[Dataset entries]

____________________

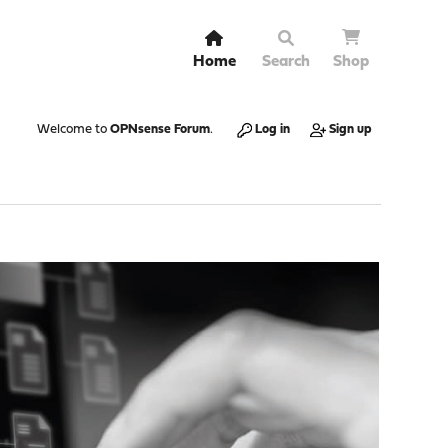
Home
Search
Shop
Welcome to
OPNsense Forum
.
Log in
Sign up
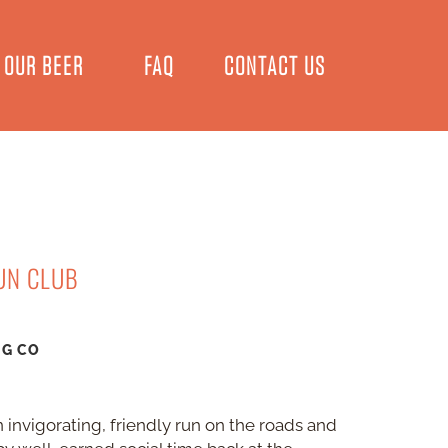
OUR BEER
FAQ
CONTACT US
UN CLUB
NG CO
 invigorating, friendly run on the roads and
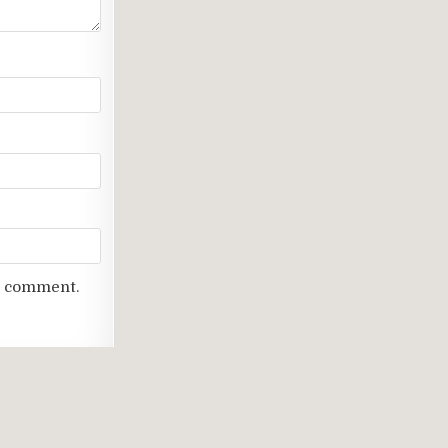
 I comment.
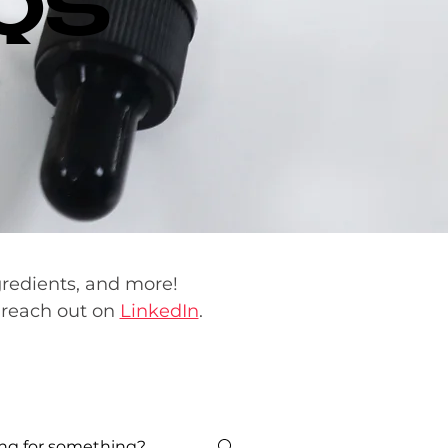
QS
gredients, and more!
reach out on
LinkedIn
.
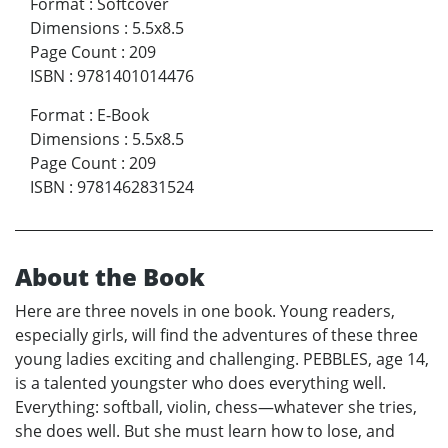
Format
:
Softcover
Dimensions
:
5.5x8.5
Page Count
:
209
ISBN
:
9781401014476
Format
:
E-Book
Dimensions
:
5.5x8.5
Page Count
:
209
ISBN
:
9781462831524
About the Book
Here are three novels in one book. Young readers,
especially girls, will find the adventures of these three
young ladies exciting and challenging. PEBBLES, age 14,
is a talented youngster who does everything well.
Everything: softball, violin, chess—whatever she tries,
she does well. But she must learn how to lose, and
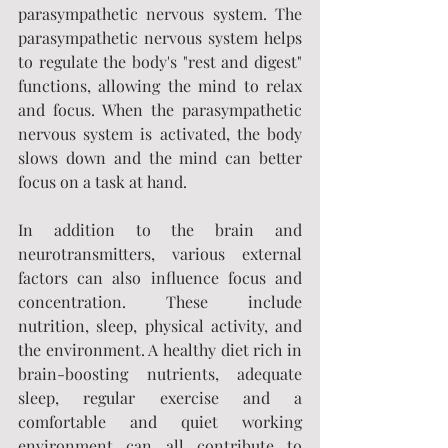
parasympathetic nervous system. The 
parasympathetic nervous system helps 
to regulate the body's "rest and digest" 
functions, allowing the mind to relax 
and focus. When the parasympathetic 
nervous system is activated, the body 
slows down and the mind can better 
focus on a task at hand.
In addition to the brain and 
neurotransmitters, various external 
factors can also influence focus and 
concentration. These include 
nutrition, sleep, physical activity, and 
the environment. A healthy diet rich in 
brain-boosting nutrients, adequate 
sleep, regular exercise and a 
comfortable and quiet working 
environment can all contribute to 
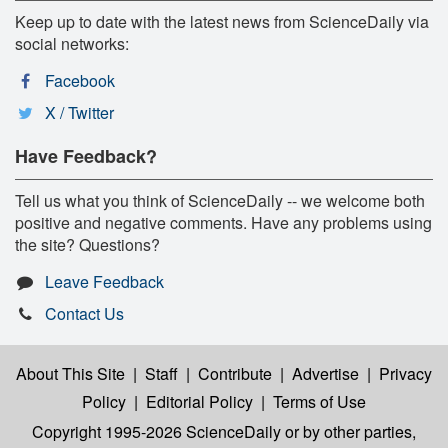
Keep up to date with the latest news from ScienceDaily via
social networks:
Facebook
X / Twitter
Have Feedback?
Tell us what you think of ScienceDaily -- we welcome both
positive and negative comments. Have any problems using
the site? Questions?
Leave Feedback
Contact Us
About This Site
|
Staff
|
Contribute
|
Advertise
|
Privacy
Policy
|
Editorial Policy
|
Terms of Use
Copyright 1995-2026 ScienceDaily
or by other parties,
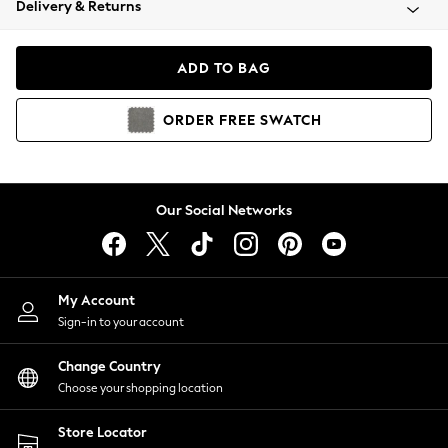
Delivery & Returns
Coats & Jackets
Co-ords
Dresses
ADD TO BAG
Fleeces
Hoodies & Sweatshirts
ORDER
FREE
SWATCH
Jeans
Jumpsuits & Playsuits
Joggers
Knitwear
Our Social Networks
Leggings
Lingerie
Loungewear
Nightwear
My Account
Shirts & Blouses
Sign-in to your account
Shorts
Change Country
Skirts
Choose your shopping location
Suits & Tailoring
Sportswear
Store Locator
Swimwear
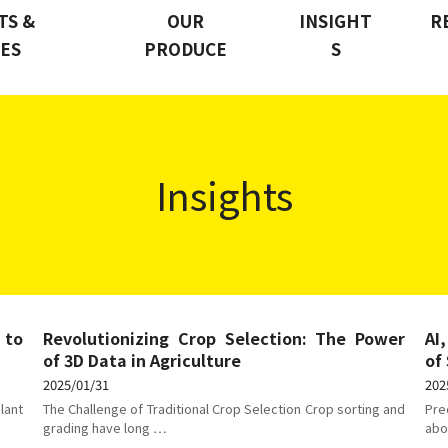
TS &
OUR
INSIGHT
R
CES
PRODUCE
S
Insights
 to
Revolutionizing Crop Selection: The Power
AI
of 3D Data in Agriculture
of
2025/01/31
202
lant
The Challenge of Traditional Crop Selection Crop sorting and
Pre
grading have long …
abo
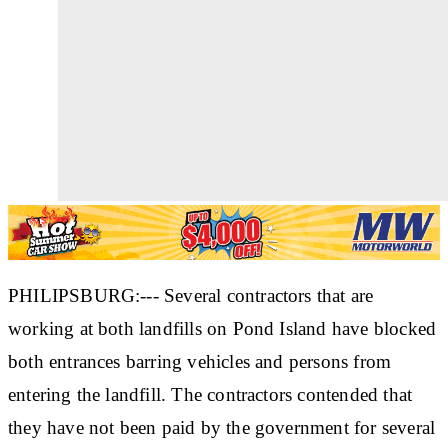
PHILIPSBURG:--- Several contractors that are
working at both landfills on Pond Island have blocked
both entrances barring vehicles and persons from
entering the landfill. The contractors contended that
they have not been paid by the government for several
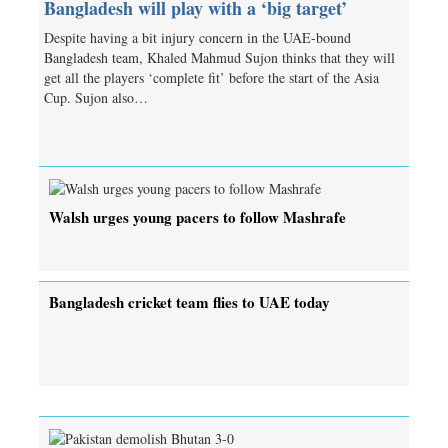
Bangladesh will play with a ‘big target’
Despite having a bit injury concern in the UAE-bound
Bangladesh team, Khaled Mahmud Sujon thinks that they will
get all the players ‘complete fit’ before the start of the Asia
Cup. Sujon also…
Walsh urges young pacers to follow Mashrafe
Bangladesh cricket team flies to UAE today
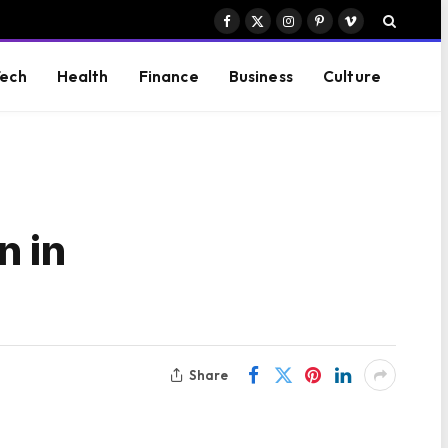
Facebook
X
Instagram
Pinterest
Vimeo
(Twitter)
ech
Health
Finance
Business
Culture
n in
Share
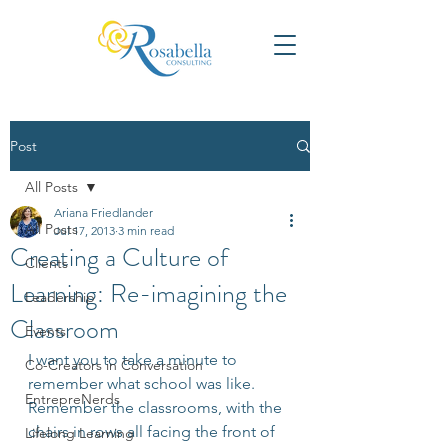
Post
All Posts
Ariana Friedlander
All Posts
Jul 17, 2013
3 min read
Creating a Culture of
Clients
Learning: Re-imagining the
Leadership
Classroom
Events
I want you to take a minute to 
Co-Creators in Conversation
remember what school was like. 
EntrepreNerds
Remember the classrooms, with the 
chairs in rows all facing the front of 
Lifelong Learning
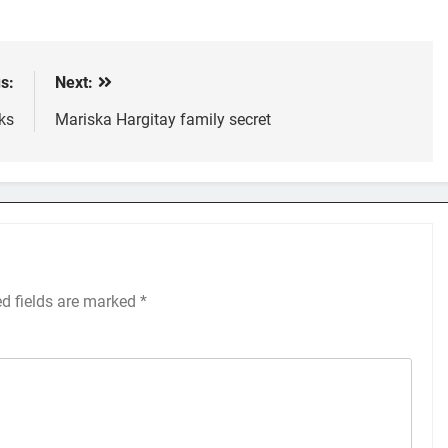
s:
Next:
ks
Mariska Hargitay family secret
ed fields are marked
*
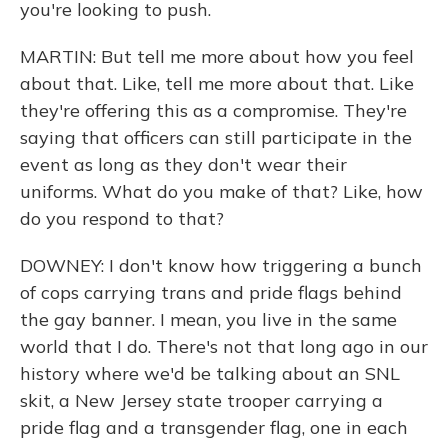
you're looking to push.
MARTIN: But tell me more about how you feel
about that. Like, tell me more about that. Like
they're offering this as a compromise. They're
saying that officers can still participate in the
event as long as they don't wear their
uniforms. What do you make of that? Like, how
do you respond to that?
DOWNEY: I don't know how triggering a bunch
of cops carrying trans and pride flags behind
the gay banner. I mean, you live in the same
world that I do. There's not that long ago in our
history where we'd be talking about an SNL
skit, a New Jersey state trooper carrying a
pride flag and a transgender flag, one in each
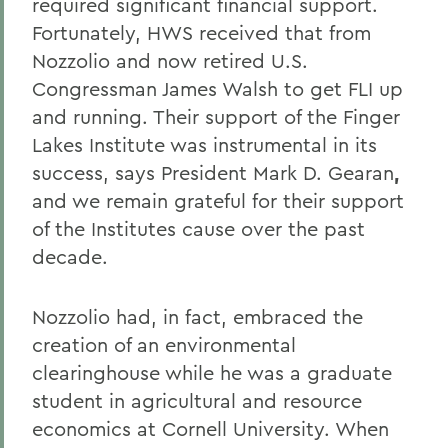
required significant financial support.
Fortunately, HWS received that from
Nozzolio and now retired U.S.
Congressman James Walsh to get FLI up
and running. Their support of the Finger
Lakes Institute was instrumental in its
success, says President Mark D. Gearan
,
and we remain grateful for their support
of the Institutes cause over the past
decade.
Nozzolio had, in fact, embraced the
creation of an environmental
clearinghouse while he was a graduate
student in agricultural and resource
economics at Cornell University. When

____________________

What lines of the data include the word "your"? Copy each of them.

Sign-in to your account
Choose your shopping location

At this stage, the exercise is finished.